> About this task
Output, verbatim and without pictures, the lines from the first line of the listing through the line containing "of life because".

> Records for the task
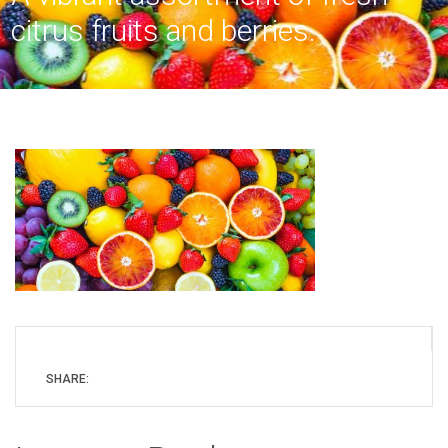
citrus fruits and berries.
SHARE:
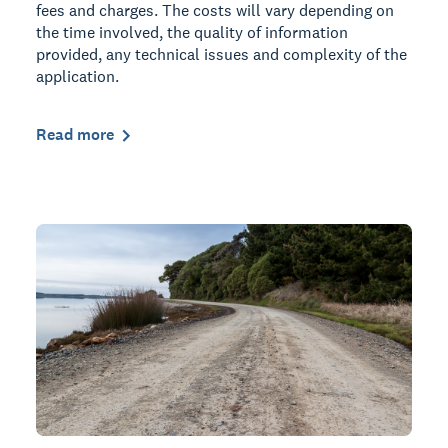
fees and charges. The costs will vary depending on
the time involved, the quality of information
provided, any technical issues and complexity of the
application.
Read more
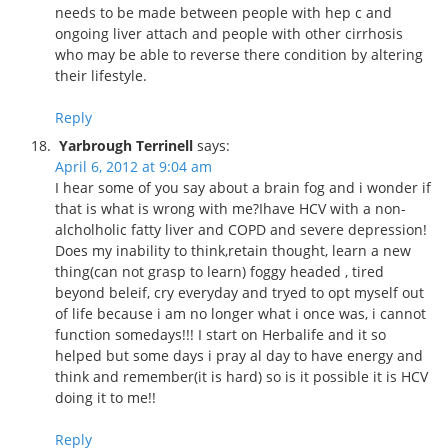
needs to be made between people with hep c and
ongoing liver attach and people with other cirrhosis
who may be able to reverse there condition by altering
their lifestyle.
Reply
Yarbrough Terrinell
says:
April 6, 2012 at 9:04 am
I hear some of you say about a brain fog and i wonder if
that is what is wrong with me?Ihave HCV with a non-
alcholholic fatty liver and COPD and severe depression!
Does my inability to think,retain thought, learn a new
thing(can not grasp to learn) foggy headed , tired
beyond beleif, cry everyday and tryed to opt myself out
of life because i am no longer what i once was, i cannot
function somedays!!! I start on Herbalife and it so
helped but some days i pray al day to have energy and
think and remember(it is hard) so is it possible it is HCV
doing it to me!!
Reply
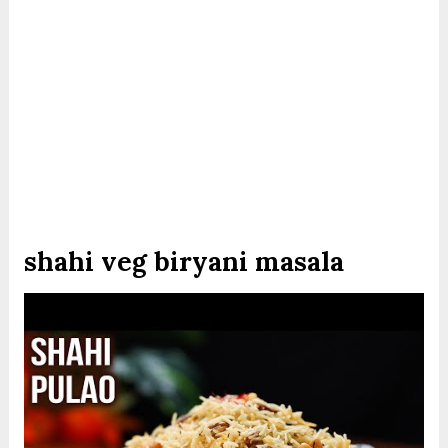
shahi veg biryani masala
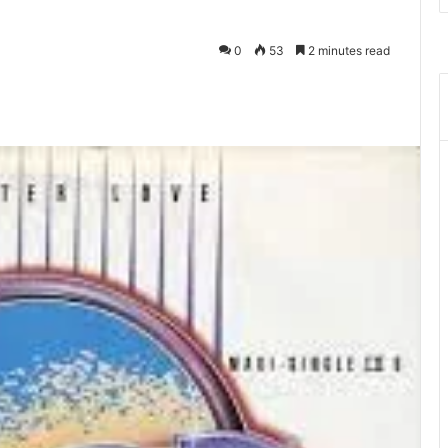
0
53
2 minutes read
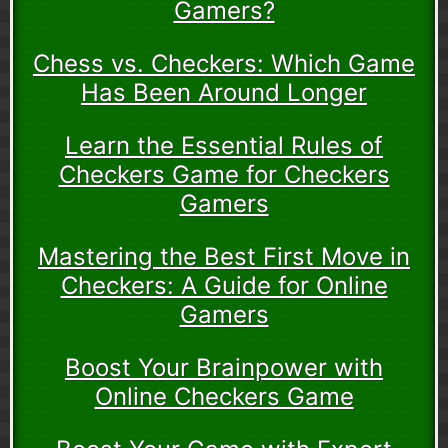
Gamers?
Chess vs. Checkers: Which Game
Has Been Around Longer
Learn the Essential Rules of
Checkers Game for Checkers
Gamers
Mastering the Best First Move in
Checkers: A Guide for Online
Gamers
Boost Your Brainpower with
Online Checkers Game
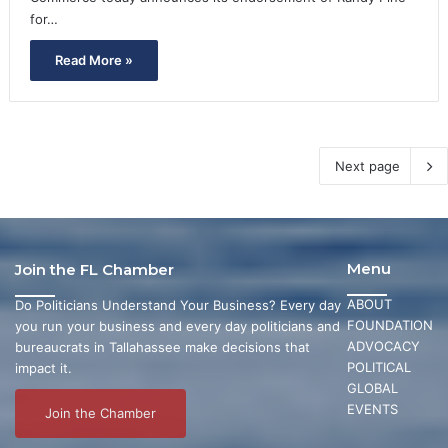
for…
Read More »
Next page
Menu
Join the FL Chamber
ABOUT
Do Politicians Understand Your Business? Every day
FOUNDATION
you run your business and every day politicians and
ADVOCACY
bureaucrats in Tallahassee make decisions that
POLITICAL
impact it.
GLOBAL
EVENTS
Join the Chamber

> Exercise solution
citrus fruits and berries.
SHARE:
fees and charges. The costs will vary depending on
the time involved, the quality of information
provided, any technical issues and complexity of the
application.
Read more
needs to be made between people with hep c and
ongoing liver attach and people with other cirrhosis
who may be able to reverse there condition by altering
their lifestyle.
Reply
Yarbrough Terrinell
says:
April 6, 2012 at 9:04 am
I hear some of you say about a brain fog and i wonder if
that is what is wrong with me?Ihave HCV with a non-
alcholholic fatty liver and COPD and severe depression!
Does my inability to think,retain thought, learn a new
thing(can not grasp to learn) foggy headed , tired
beyond beleif, cry everyday and tryed to opt myself out
of life because i am no longer what i once was, i cannot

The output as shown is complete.